Auf einer Treppenstufe gegenüber dem Damaskustor
sitzt ein Junge und brüllt sich die Seele aus dem Leib, um bunte
Wischtücher zu verkaufen. Nur der Wasserverkäufer, auf seinem Rundgang
durch die Altstadt, kann ihn kurz zum Schweigen bringen. Durch eine
leichte Verbeugung fließt das Wasser aus dem Schnabel einer großen
Messingkanne in den Plastikbecher. Der Junge trinkt hastig wie abwesend,
um danach seine Wischtücher unvermindert laut anzubieten. Einige der
Gemüsehändler machen sich über den Jungen so lustig, daß er schließlich
mit gesenktem Kopf im Suq verschwindet.
Menschen strömen in das Viertel. Zwischendrin bahnen
sich kleine Trecker mit Anhängern ihren Weg durch die Gassen. Der
Brotverkäufer zetert mit einer Araberin, die einen mit Tomaten gefüllten
Karton auf dem Kopf trägt und die Hände zum Gestikulieren nutzt. Wir
lassen uns treiben, getragen vom Geruch der Gewürze, vorbei an Gemüse,
Brot, Lederwaren, Souvenirläden und vielen "Please, madam, visit my
shop!". Der Weg führt uns nun ins Christenviertel.

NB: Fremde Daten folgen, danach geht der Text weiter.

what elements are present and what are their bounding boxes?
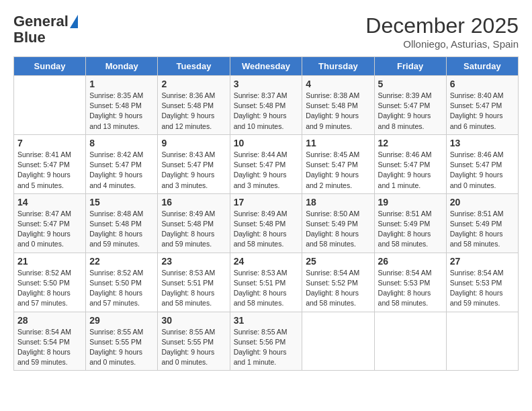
calendar-cell: 30Sunrise: 8:55 AM Sunset: 5:55 PM Dayli… — [158, 312, 230, 371]
calendar-cell: 19Sunrise: 8:51 AM Sunset: 5:49 PM Dayli… — [374, 193, 446, 253]
day-number: 22 — [89, 256, 154, 267]
day-info: Sunrise: 8:39 AM Sunset: 5:47 PM Dayligh… — [378, 91, 443, 132]
dow-header: Tuesday — [158, 57, 230, 76]
day-number: 11 — [306, 138, 370, 148]
calendar-cell: 16Sunrise: 8:49 AM Sunset: 5:48 PM Dayli… — [158, 193, 230, 253]
day-info: Sunrise: 8:47 AM Sunset: 5:47 PM Dayligh… — [17, 209, 82, 250]
calendar-cell: 24Sunrise: 8:53 AM Sunset: 5:51 PM Dayli… — [230, 253, 302, 312]
day-number: 25 — [306, 256, 370, 267]
day-number: 7 — [17, 138, 82, 148]
calendar-cell: 28Sunrise: 8:54 AM Sunset: 5:54 PM Dayli… — [14, 312, 86, 371]
day-info: Sunrise: 8:55 AM Sunset: 5:56 PM Dayligh… — [234, 327, 299, 368]
month-title: December 2025 — [365, 13, 519, 38]
calendar-cell: 1Sunrise: 8:35 AM Sunset: 5:48 PM Daylig… — [86, 76, 158, 135]
calendar-cell — [302, 312, 374, 371]
day-number: 9 — [161, 138, 226, 148]
calendar-cell: 8Sunrise: 8:42 AM Sunset: 5:47 PM Daylig… — [86, 134, 158, 193]
day-info: Sunrise: 8:46 AM Sunset: 5:47 PM Dayligh… — [450, 150, 515, 191]
day-info: Sunrise: 8:52 AM Sunset: 5:50 PM Dayligh… — [17, 268, 82, 309]
calendar-cell: 31Sunrise: 8:55 AM Sunset: 5:56 PM Dayli… — [230, 312, 302, 371]
dow-header: Saturday — [446, 57, 518, 76]
day-info: Sunrise: 8:54 AM Sunset: 5:54 PM Dayligh… — [17, 327, 82, 368]
day-number: 29 — [89, 315, 154, 326]
day-number: 10 — [234, 138, 299, 148]
day-number: 6 — [450, 79, 515, 89]
calendar-cell: 9Sunrise: 8:43 AM Sunset: 5:47 PM Daylig… — [158, 134, 230, 193]
day-info: Sunrise: 8:35 AM Sunset: 5:48 PM Dayligh… — [89, 91, 154, 132]
day-number: 28 — [17, 315, 82, 326]
day-number: 5 — [378, 79, 443, 89]
day-number: 3 — [234, 79, 299, 89]
calendar-cell — [446, 312, 518, 371]
calendar-cell: 2Sunrise: 8:36 AM Sunset: 5:48 PM Daylig… — [158, 76, 230, 135]
day-info: Sunrise: 8:48 AM Sunset: 5:48 PM Dayligh… — [89, 209, 154, 250]
day-number: 12 — [378, 138, 443, 148]
day-number: 30 — [161, 315, 226, 326]
logo: General Blue — [13, 13, 78, 46]
logo-line2: Blue — [13, 30, 46, 46]
calendar-cell: 18Sunrise: 8:50 AM Sunset: 5:49 PM Dayli… — [302, 193, 374, 253]
day-info: Sunrise: 8:49 AM Sunset: 5:48 PM Dayligh… — [161, 209, 226, 250]
calendar-cell: 15Sunrise: 8:48 AM Sunset: 5:48 PM Dayli… — [86, 193, 158, 253]
day-info: Sunrise: 8:42 AM Sunset: 5:47 PM Dayligh… — [89, 150, 154, 191]
calendar-cell: 3Sunrise: 8:37 AM Sunset: 5:48 PM Daylig… — [230, 76, 302, 135]
day-info: Sunrise: 8:46 AM Sunset: 5:47 PM Dayligh… — [378, 150, 443, 191]
dow-header: Wednesday — [230, 57, 302, 76]
day-number: 1 — [89, 79, 154, 89]
day-info: Sunrise: 8:38 AM Sunset: 5:48 PM Dayligh… — [306, 91, 370, 132]
calendar-cell: 23Sunrise: 8:53 AM Sunset: 5:51 PM Dayli… — [158, 253, 230, 312]
day-number: 16 — [161, 197, 226, 208]
day-info: Sunrise: 8:41 AM Sunset: 5:47 PM Dayligh… — [17, 150, 82, 191]
day-info: Sunrise: 8:53 AM Sunset: 5:51 PM Dayligh… — [234, 268, 299, 309]
day-info: Sunrise: 8:40 AM Sunset: 5:47 PM Dayligh… — [450, 91, 515, 132]
day-info: Sunrise: 8:51 AM Sunset: 5:49 PM Dayligh… — [378, 209, 443, 250]
calendar-cell: 12Sunrise: 8:46 AM Sunset: 5:47 PM Dayli… — [374, 134, 446, 193]
calendar-cell: 10Sunrise: 8:44 AM Sunset: 5:47 PM Dayli… — [230, 134, 302, 193]
day-number: 18 — [306, 197, 370, 208]
calendar-cell: 5Sunrise: 8:39 AM Sunset: 5:47 PM Daylig… — [374, 76, 446, 135]
day-info: Sunrise: 8:43 AM Sunset: 5:47 PM Dayligh… — [161, 150, 226, 191]
calendar-cell: 20Sunrise: 8:51 AM Sunset: 5:49 PM Dayli… — [446, 193, 518, 253]
day-info: Sunrise: 8:54 AM Sunset: 5:52 PM Dayligh… — [306, 268, 370, 309]
day-number: 4 — [306, 79, 370, 89]
day-info: Sunrise: 8:52 AM Sunset: 5:50 PM Dayligh… — [89, 268, 154, 309]
day-number: 15 — [89, 197, 154, 208]
day-info: Sunrise: 8:49 AM Sunset: 5:48 PM Dayligh… — [234, 209, 299, 250]
day-number: 14 — [17, 197, 82, 208]
day-info: Sunrise: 8:54 AM Sunset: 5:53 PM Dayligh… — [450, 268, 515, 309]
day-info: Sunrise: 8:36 AM Sunset: 5:48 PM Dayligh… — [161, 91, 226, 132]
day-number: 24 — [234, 256, 299, 267]
logo-icon — [70, 15, 78, 28]
calendar-cell: 11Sunrise: 8:45 AM Sunset: 5:47 PM Dayli… — [302, 134, 374, 193]
calendar-cell: 14Sunrise: 8:47 AM Sunset: 5:47 PM Dayli… — [14, 193, 86, 253]
calendar-cell — [14, 76, 86, 135]
day-number: 13 — [450, 138, 515, 148]
calendar-table: SundayMondayTuesdayWednesdayThursdayFrid… — [13, 56, 519, 371]
calendar-cell: 6Sunrise: 8:40 AM Sunset: 5:47 PM Daylig… — [446, 76, 518, 135]
calendar-cell — [374, 312, 446, 371]
day-info: Sunrise: 8:44 AM Sunset: 5:47 PM Dayligh… — [234, 150, 299, 191]
calendar-cell: 22Sunrise: 8:52 AM Sunset: 5:50 PM Dayli… — [86, 253, 158, 312]
calendar-cell: 25Sunrise: 8:54 AM Sunset: 5:52 PM Dayli… — [302, 253, 374, 312]
logo-line1: General — [13, 13, 69, 30]
day-info: Sunrise: 8:53 AM Sunset: 5:51 PM Dayligh… — [161, 268, 226, 309]
day-number: 23 — [161, 256, 226, 267]
day-number: 19 — [378, 197, 443, 208]
calendar-cell: 21Sunrise: 8:52 AM Sunset: 5:50 PM Dayli… — [14, 253, 86, 312]
calendar-cell: 26Sunrise: 8:54 AM Sunset: 5:53 PM Dayli… — [374, 253, 446, 312]
day-number: 21 — [17, 256, 82, 267]
day-info: Sunrise: 8:55 AM Sunset: 5:55 PM Dayligh… — [89, 327, 154, 368]
calendar-cell: 27Sunrise: 8:54 AM Sunset: 5:53 PM Dayli… — [446, 253, 518, 312]
calendar-cell: 17Sunrise: 8:49 AM Sunset: 5:48 PM Dayli… — [230, 193, 302, 253]
day-number: 2 — [161, 79, 226, 89]
day-number: 31 — [234, 315, 299, 326]
location-subtitle: Olloniego, Asturias, Spain — [365, 38, 519, 50]
day-info: Sunrise: 8:37 AM Sunset: 5:48 PM Dayligh… — [234, 91, 299, 132]
dow-header: Monday — [86, 57, 158, 76]
day-number: 20 — [450, 197, 515, 208]
day-number: 8 — [89, 138, 154, 148]
day-info: Sunrise: 8:51 AM Sunset: 5:49 PM Dayligh… — [450, 209, 515, 250]
dow-header: Sunday — [14, 57, 86, 76]
day-number: 26 — [378, 256, 443, 267]
calendar-cell: 7Sunrise: 8:41 AM Sunset: 5:47 PM Daylig… — [14, 134, 86, 193]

Vor der Erlöserkirche ertastet sich ein blinder
Mönch seinen Weg vorbei an Touristen, die mit einem mobilen
Schmuckhändler verhandeln. Im dunklen Vorraum der Grabeskirche fallen
drei ältere Frauen auf die Knie, um die kalte Steinplatte zu küssen, die
zur Grablegung Jesu gedient hat. Von hier aus ist es nicht mehr weit bis
zum Jaffator und dem Davidsturm, auf dessen Spitze die israelische Fahne
weht.
Der Spaziergang durch das etwas ruhigere armenische
Quartier führt uns ins jüdische Viertel. Vorbei an einem großen
Steinbogen, einem Überbleibsel der 1948 zerstörten Hurva-Synagoge,
gelangen wir zu einem der israelischen Kontrollpunkte, der zum Erreichen
der Klagemauer passiert werden muß. Wir treten durch die elektronische
Schleuse. Wortlos werden die Taschen durchsucht, ehe man uns mit einer
kurzen Handbewegung den Weg durch den dunklen Tunnel freigibt. An dessen
Ende empfängt uns, sonnenüberflutet, der große Platz vor der Klagemauer.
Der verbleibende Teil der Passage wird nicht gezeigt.